While students departed for a well-deserved summer break, Idaho secondary education teachers and Boise State faculty were just getting started. Innovative Science Partnerships for Investing in Regional Education, or INSPIRE, is a program launched in the summer of 2024 that places Idaho science teachers in Boise State research labs.
Led by Interim Dean Marie-Anne de Graaff, who launched it during her time as Associate Dean, INSPIRE pairs faculty members with science teachers from regional schools. The teachers work a full-time job as a laboratory assistant during the summer, receiving a stipend for their work. They contribute to original research projects, present their work at academic conferences and work alongside other lab staff and their supervising professors to publish in academic journals.
“It’s unusual for teachers to do research,” said Chad Cooper, a science teacher at Mountain View High School who joined Assistant Professor Jenée Cyran’s chemistry lab as part of INSPIRE. “I think they’re lacking in that experience, which you can bring to the classroom.”

The teachers also bring projects and activities back to their students when the school year resumes in the fall.

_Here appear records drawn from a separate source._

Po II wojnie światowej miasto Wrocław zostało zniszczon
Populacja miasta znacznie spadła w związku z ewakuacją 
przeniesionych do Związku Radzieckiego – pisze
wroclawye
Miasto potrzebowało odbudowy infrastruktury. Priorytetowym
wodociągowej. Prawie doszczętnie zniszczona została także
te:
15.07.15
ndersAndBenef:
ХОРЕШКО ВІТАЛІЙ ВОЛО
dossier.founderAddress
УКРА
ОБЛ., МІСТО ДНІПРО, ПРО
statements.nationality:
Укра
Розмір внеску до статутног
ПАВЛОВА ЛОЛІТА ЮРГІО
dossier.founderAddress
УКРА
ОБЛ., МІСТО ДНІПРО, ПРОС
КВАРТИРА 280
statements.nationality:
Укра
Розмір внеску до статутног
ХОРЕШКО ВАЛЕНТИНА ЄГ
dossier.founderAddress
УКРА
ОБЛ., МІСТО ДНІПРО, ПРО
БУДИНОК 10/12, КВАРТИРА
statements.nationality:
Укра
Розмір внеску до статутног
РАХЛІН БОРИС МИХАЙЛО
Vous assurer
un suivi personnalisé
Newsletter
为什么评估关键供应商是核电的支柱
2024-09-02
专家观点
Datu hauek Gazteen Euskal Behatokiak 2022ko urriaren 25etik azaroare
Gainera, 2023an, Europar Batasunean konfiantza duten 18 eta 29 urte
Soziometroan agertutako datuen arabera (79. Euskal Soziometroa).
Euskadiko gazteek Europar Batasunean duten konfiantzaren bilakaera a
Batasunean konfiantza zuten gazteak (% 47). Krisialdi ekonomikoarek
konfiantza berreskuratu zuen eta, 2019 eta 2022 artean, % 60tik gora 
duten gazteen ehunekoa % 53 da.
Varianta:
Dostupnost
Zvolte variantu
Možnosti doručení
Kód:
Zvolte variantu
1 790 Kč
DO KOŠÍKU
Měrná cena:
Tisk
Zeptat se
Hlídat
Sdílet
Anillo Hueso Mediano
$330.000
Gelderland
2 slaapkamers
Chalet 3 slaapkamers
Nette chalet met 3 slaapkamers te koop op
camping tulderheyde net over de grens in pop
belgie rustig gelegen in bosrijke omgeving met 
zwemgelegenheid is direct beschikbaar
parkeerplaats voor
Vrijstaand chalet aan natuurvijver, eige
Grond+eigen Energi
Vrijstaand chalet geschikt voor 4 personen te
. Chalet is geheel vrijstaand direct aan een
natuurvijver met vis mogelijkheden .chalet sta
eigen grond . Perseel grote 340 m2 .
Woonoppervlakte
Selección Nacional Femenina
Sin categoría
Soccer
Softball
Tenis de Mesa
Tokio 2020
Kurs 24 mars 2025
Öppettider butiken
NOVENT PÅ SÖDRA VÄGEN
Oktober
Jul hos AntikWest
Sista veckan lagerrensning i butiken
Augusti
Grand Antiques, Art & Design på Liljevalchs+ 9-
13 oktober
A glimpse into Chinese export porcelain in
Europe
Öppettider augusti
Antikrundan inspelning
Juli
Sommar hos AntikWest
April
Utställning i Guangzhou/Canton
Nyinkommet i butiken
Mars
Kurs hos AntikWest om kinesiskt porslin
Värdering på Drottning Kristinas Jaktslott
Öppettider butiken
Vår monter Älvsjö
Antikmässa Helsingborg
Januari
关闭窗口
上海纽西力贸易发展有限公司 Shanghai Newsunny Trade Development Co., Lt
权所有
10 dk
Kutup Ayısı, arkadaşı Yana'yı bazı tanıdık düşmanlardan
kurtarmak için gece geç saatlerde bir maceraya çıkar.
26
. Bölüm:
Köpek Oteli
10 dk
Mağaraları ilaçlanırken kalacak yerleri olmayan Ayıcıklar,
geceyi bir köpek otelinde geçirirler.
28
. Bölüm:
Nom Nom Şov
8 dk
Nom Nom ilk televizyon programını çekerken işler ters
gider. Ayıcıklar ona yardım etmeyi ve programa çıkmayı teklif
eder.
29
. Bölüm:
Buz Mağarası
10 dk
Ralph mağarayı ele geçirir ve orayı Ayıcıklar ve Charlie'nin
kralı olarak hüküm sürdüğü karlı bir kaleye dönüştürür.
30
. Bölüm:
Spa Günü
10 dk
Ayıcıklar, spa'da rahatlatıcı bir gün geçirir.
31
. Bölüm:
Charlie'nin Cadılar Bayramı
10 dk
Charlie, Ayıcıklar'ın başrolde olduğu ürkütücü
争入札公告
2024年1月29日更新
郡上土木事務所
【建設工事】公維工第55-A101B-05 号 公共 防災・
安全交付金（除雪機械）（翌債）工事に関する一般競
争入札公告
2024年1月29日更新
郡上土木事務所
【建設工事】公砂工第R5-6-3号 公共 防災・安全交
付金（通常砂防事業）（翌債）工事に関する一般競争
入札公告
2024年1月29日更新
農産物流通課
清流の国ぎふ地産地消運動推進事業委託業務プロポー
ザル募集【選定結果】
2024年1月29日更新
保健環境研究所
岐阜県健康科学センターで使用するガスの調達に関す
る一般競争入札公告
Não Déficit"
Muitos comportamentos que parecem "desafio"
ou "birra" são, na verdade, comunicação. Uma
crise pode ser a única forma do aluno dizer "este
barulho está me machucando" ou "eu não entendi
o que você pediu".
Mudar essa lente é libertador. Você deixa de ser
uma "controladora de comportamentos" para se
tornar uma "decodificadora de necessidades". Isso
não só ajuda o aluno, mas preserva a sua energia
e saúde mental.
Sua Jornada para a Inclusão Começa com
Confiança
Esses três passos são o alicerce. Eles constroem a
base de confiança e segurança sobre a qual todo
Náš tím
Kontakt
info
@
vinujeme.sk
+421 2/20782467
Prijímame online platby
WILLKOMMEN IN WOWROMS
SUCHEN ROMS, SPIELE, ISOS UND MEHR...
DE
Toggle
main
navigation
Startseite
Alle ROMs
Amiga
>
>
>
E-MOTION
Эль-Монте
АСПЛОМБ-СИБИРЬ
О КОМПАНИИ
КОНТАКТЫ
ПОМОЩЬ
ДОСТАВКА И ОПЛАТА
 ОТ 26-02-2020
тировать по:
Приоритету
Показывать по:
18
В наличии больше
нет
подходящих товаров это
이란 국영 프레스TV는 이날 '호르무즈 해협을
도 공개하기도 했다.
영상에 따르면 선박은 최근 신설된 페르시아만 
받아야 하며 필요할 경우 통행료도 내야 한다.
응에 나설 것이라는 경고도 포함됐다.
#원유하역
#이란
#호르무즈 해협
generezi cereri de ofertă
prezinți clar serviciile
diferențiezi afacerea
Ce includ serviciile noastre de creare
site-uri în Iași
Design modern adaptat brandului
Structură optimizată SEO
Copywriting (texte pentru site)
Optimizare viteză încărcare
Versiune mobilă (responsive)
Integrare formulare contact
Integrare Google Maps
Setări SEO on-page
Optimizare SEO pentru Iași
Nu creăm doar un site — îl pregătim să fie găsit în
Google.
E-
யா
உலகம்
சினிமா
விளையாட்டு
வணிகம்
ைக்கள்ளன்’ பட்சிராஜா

Dawn Bolen, who teaches life science and biology at Fairmont Junior High, worked with Assistant Professor Leonora Bittleston. In the Bittleston Lab, she took microbiome samples from sagebrush leaves native to the Boise foothills. Now, Bolen plans to do a similar classroom activity with her students, making leaf presses from local plants to study the microscopic world around us.
“It’s absolutely changed how I teach my classes,” Bolen said. “It also impacted how our students see what happens in the biology field.”
“It’s absolutely changed how I teach my classes. It also impacted how our students see what happens in the biology field.”
Teachers like Cooper and Bolen bring their experiences back to the classroom, giving students a picture of day-to-day life as a scientist. “Science seems so invisible to people,” Cooper said. “[INSPIRE] brought science to life. It’s amazing how much I’ve learned about all the details: how scientists write papers, how to get into journals and what a professor who runs a lab does.”
INSPIRE is possible thanks to the Partners in Science 2.0 grant from the Murdock Charitable Trust and the hard work of the College of Arts and Sciences Research and Creative Activity Hub.